11.30.2010

Schwarzenegger v. Plata. (California Prisons. Bad.)

     Prison, it’s a bad thing.  In California, it’s really bad.  So bad, that in October of 2005, the U.S. District Court in California ordered that California’s prison medical system be placed under the control of a court appointed receiver.  In May of 2005, a federal district court judge had described medical treatment in the California prison systems as “horrifying” and shocking.”  He described widespread medical malpractice and neglect.  The court found that the system was broken beyond repair, causing an unconscionable degree of suffering and death.  The court found that, on average, an inmate in one of California’s prisons needlessly dies every six to seven days because of  grossly deficient medical care.
     This morning, in a rare 80 minute session, the United States Supreme Court heard oral arguments in the case of Schwarzenegger v. Plata.  The terminator seems to think that his prisons are hunky dory and doesn’t want to follow the orders of a federal 3-judge district court, set up as a result of a class action filed under the federal Prison Litigation Reform Act. 
     The court ordered in January of this year that California reduce its prison overcrowding to 137.5 percent of capacity.  Right now, California prisons house over 160,000 inmates.  That is nearly twice as many as the facilities are designed to hold.  The federal 3 judge court stayed the population reduction order, meaning that it will not take effect , until the U.S. Supreme Court decides the appeal that the terminator has filed in this case.
     The justices gave the state of California a shellacking this morning.  The terminator’s attorney, Carter Phillips, came out swinging but completely missed the mark.  His argument that the reduction order was premature was met with disbelief by Justice Ginsburg, who asked how much longer do we have to wait to do something.  She referred to the 70 orders made by the district court during the 20 years that this prison litigation has gone on.  
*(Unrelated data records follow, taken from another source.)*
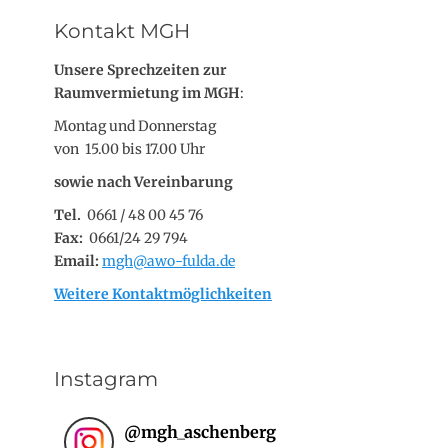
Kontakt MGH
Unsere Sprechzeiten zur
Raumvermietung im MGH
:
Montag und Donnerstag
von 15.00 bis 17.00 Uhr
sowie nach Vereinbarung
Tel.
0661 / 48 00 45 76
Fax:
0661/24 29 794
Email:
mgh@awo-fulda.de
Weitere Kontaktmöglichkeiten
Instagram
@
mgh_aschenberg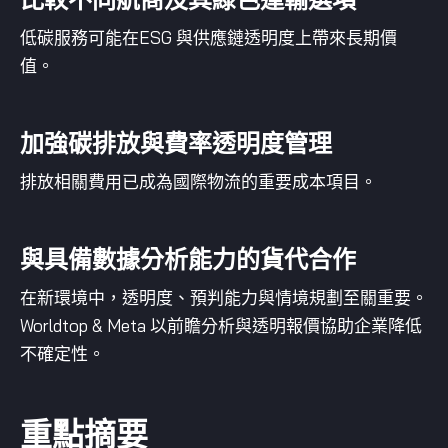
低碳服務可能在ESG 與供應鏈透明度上帶來長期價
值。
加強碳排放與費率透明度管理
排放相關費用已成為國際物流的重要成本項目。
與具備數據分析能力的貨代合作
在新環境中，透明度、預判能力與情境規劃至關重要。
Worldtop & Meta 以前瞻分析與透明報價協助企業降低
不確定性。
重點摘要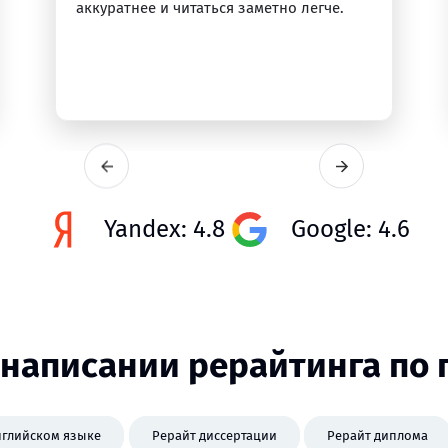
аккуратнее и читаться заметно легче.
Yandex: 4.8
Google: 4.6
написании рерайтинга по
нглийском языке
Рерайт диссертации
Рерайт диплома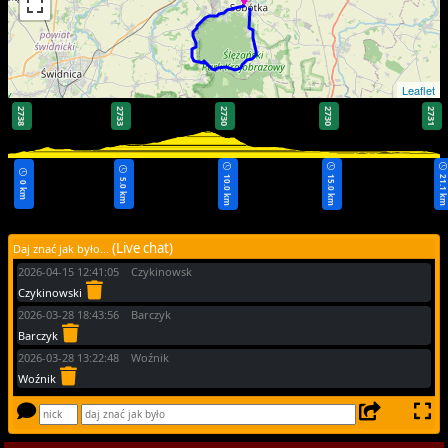
Leaflet
2738
2733
2730
2730
2731
10.0 km
15.0 km
21.1 k
5.0 km
0 km
(Live chat)
Daj znać jak było...
2026-04-15 12:41:05 Czykinowsk
Czykinowski
2026-03-28 18:43:56 Barczyk
Barczyk
2026-03-28 13:22:48 Woźnik
Woźnik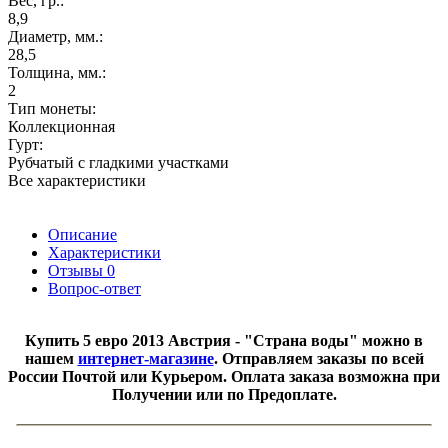
Вес, гр.:
8,9
Диаметр, мм.:
28,5
Толщина, мм.:
2
Тип монеты:
Коллекционная
Гурт:
Рубчатый с гладкими участками
Все характеристики
Описание
Характеристики
Отзывы
0
Вопрос-ответ
​Купить 5 евро 2013 Австрия - "Страна воды" можно в
нашем
интернет-магазине
. Отправляем заказы по всей
России Почтой или Курьером. Оплата заказа возможна при
Получении или по Предоплате.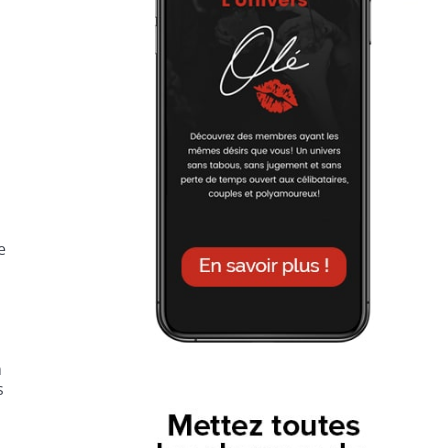
e
n
s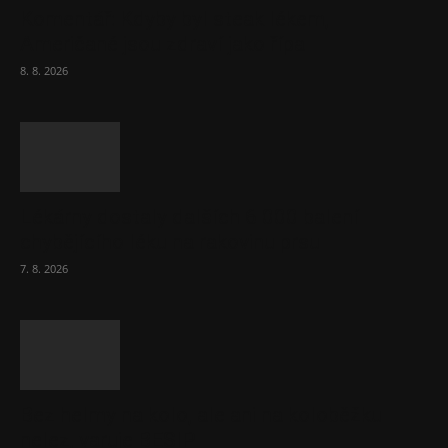
Komentář: Kdyby byl steak lékem,
Američané jsou zdraví jako řípa
8. 8. 2026
Lékárny dostaly dalších 6 000 balení
chybějícího léku na rakovinu prsu
7. 8. 2026
Bez helmy na kolo, ale ani na koloběžku
nelez, varuje BESIP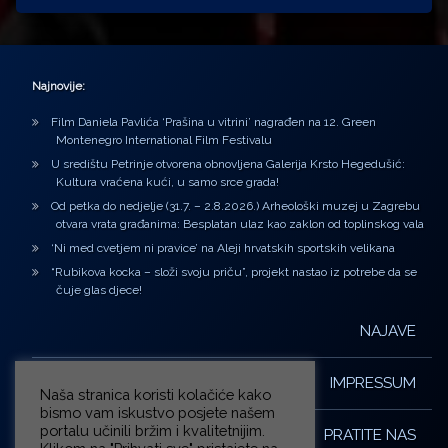
Najnovije:
Film Daniela Pavlića ‘Prašina u vitrini’ nagrađen na 12. Green
Montenegro International Film Festivalu
U središtu Petrinje otvorena obnovljena Galerija Krsto Hegedušić:
Kultura vraćena kući, u samo srce grada!
Od petka do nedjelje (31.7. – 2.8.2026.) Arheološki muzej u Zagrebu
otvara vrata građanima: Besplatan ulaz kao zaklon od toplinskog vala
‘Ni med cvetjem ni pravice’ na Aleji hrvatskih sportskih velikana
“Rubikova kocka – složi svoju priču”, projekt nastao iz potrebe da se
čuje glas djece!
NAJAVE
IMPRESSUM
Naša stranica koristi kolačiće kako
bismo vam iskustvo posjete našem
portalu učinili bržim i kvalitetnijim.
PRATITE NAS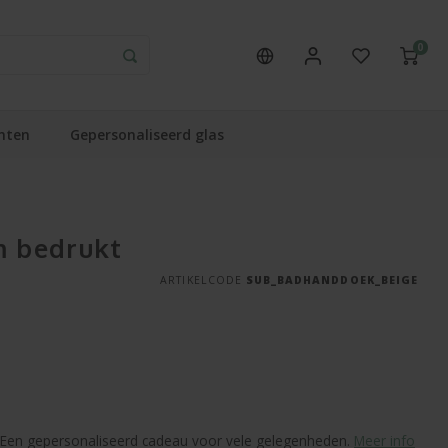
0
nten
Gepersonaliseerd glas
 bedrukt
ARTIKELCODE
SUB_BADHANDDOEK_BEIGE
 Een gepersonaliseerd cadeau voor vele gelegenheden.
Meer info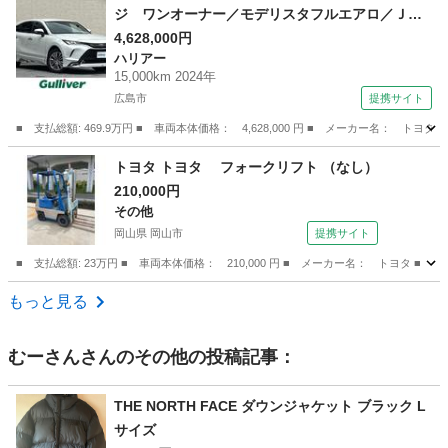
ジ ワンオーナー／モデリスタフルエアロ／ＪＢ
Ｌサウンド／デジタルインナーミラー／ヘッドア
4,628,000円
ハリアー
ップディスプレイ／レーダークルコン／パーキン
15,000km 2024年
グサポートブレーキ／パワーバックドア／衝突軽
広島市
提携サイト
減防止システム／ＥＴＣ２．０ （検9.7）
■ 支払総額: 469.9万円 ■ 車両本体価格： 4,628,000 円 ■ メーカー名
広島
広島市
ハリアー
トヨタ トヨタ フォークリフト （なし）
210,000円
その他
岡山県 岡山市
提携サイト
■ 支払総額: 23万円 ■ 車両本体価格： 210,000 円 ■ メーカー名： トヨタ ■ 
岡山
岡山市
その他
もっと見る
むーさん
さんのその他の投稿記事：
THE NORTH FACE ダウンジャケット ブラック L
サイズ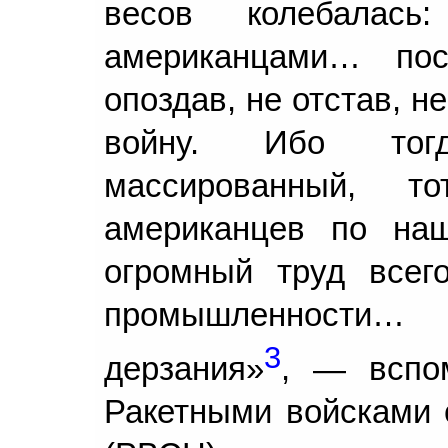
весов колебала
американцами… пос
опоздав, не отстав, н
войну. Ибо тог
массированный, т
американцев по на
огромный труд всег
промышленности… 
3
дерзания»
, — вспо
Ракетными войсками с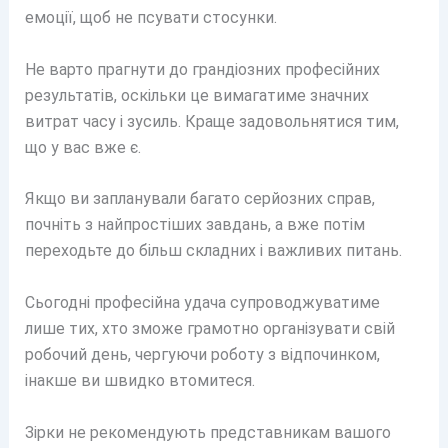
емоції, щоб не псувати стосунки.
Не варто прагнути до грандіозних професійних
результатів, оскільки це вимагатиме значних
витрат часу і зусиль. Краще задовольнятися тим,
що у вас вже є.
Якщо ви запланували багато серйозних справ,
почніть з найпростіших завдань, а вже потім
переходьте до більш складних і важливих питань.
Сьогодні професійна удача супроводжуватиме
лише тих, хто зможе грамотно організувати свій
робочий день, чергуючи роботу з відпочинком,
інакше ви швидко втомитеся.
Зірки не рекомендують представникам вашого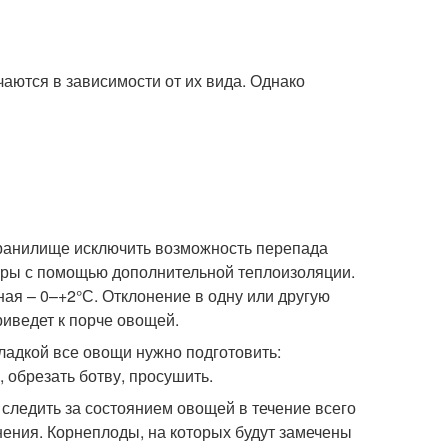
аются в зависимости от их вида. Однако
анилище исключить возможность перепада
ры с помощью дополнительной теплоизоляции.
ая – 0–+2°С. Отклонение в одну или другую
риведет к порче овощей.
ладкой все овощи нужно подготовить:
, обрезать ботву, просушить.
 следить за состоянием овощей в течение всего
нения. Корнеплоды, на которых будут замечены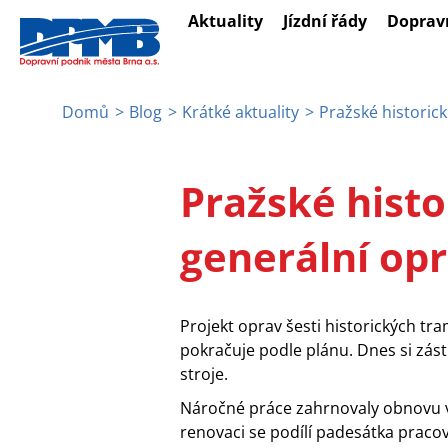
Přejít
Aktuality
Jízdní řády
Doprav
k
hlavnímu
obsahu
Domů
Blog
Krátké aktuality
Pražské historick
Drobečková
navigace
Pražské histo
generální op
Projekt oprav šesti historických t
pokračuje podle plánu. Dnes si zást
stroje.
Náročné práce zahrnovaly obnovu voz
renovaci se podílí padesátka pracov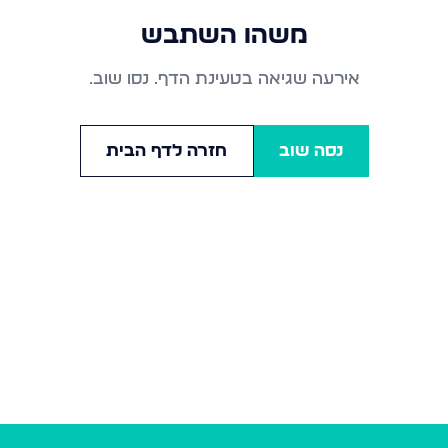
משהו השתבש
אירעה שגיאה בטעינת הדף. נסו שוב.
נסה שוב
חזרה לדף הבית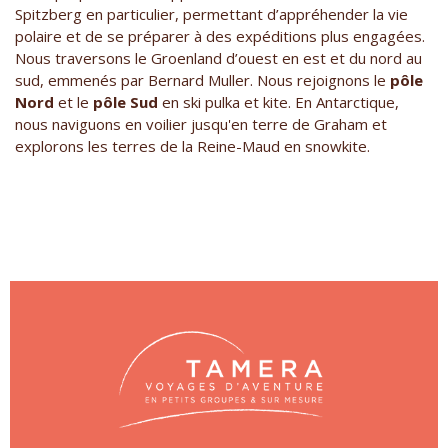
Spitzberg en particulier, permettant d’appréhender la vie
polaire et de se préparer à des expéditions plus engagées.
Nous traversons le Groenland d’ouest en est et du nord au
sud, emmenés par Bernard Muller. Nous rejoignons le
pôle
Nord
et le
pôle Sud
en ski pulka et kite. En Antarctique,
nous naviguons en voilier jusqu'en terre de Graham et
explorons les terres de la Reine-Maud en snowkite.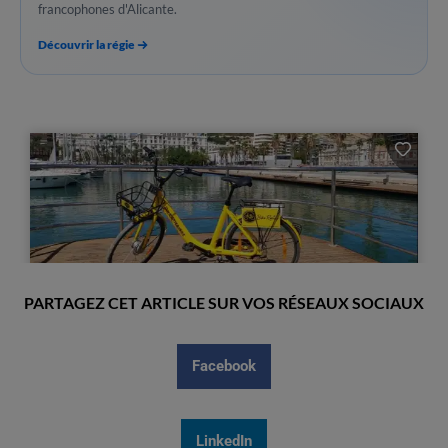
francophones d'Alicante.
Découvrir la régie
PARTAGEZ CET ARTICLE SUR VOS RÉSEAUX SOCIAUX
Facebook
LinkedIn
     Justice Sotomayor, once again, took control of the argument, asking what are the alternatives to inmate reductions?  She said there is no other option and asked Attorney Phillips for concrete steps that California would take, instead of reducing the prison population.  When Phillips began to refer to a statement the receiver had made about prison levels, Justice Sotomayor held up her hands for him to stop, saying “if that is all you are relying on.”
     Phillips tried to say that the constitutional violations taking place in the California prison system are a result of a culture of disregard of inmates, not overcrowding.  The Justices did not seem to place this argument in high regard. 
     In sharp contrast to Attorney Phillips, a high-priced hired gun, was Donald Spector, attorney for the inmates.  Spector is an attorney with the Prison Law Office in Berkeley, California.  He is a thoughtful, soft-spoken man who seemed committed to the cause.  The Justices asked him for information – about the history of the litigation and evidence.  Only Alito, concerned about public safety upon the release of 46,000 inmates, questioned if there was another way, besides releasing inmates, to remedy the constitutional violations in the prison system.  Attorney Spector made it clear that nothing else in the past 20 years had worked to improve conditions, and that population reduction was the only option.
     If California loses and has to comply with the district court order, the terminator will have to release 46,000 prisoners by 2011.  That’s a lot of Hasta la Vista, baby’s, that the terminator will have to say.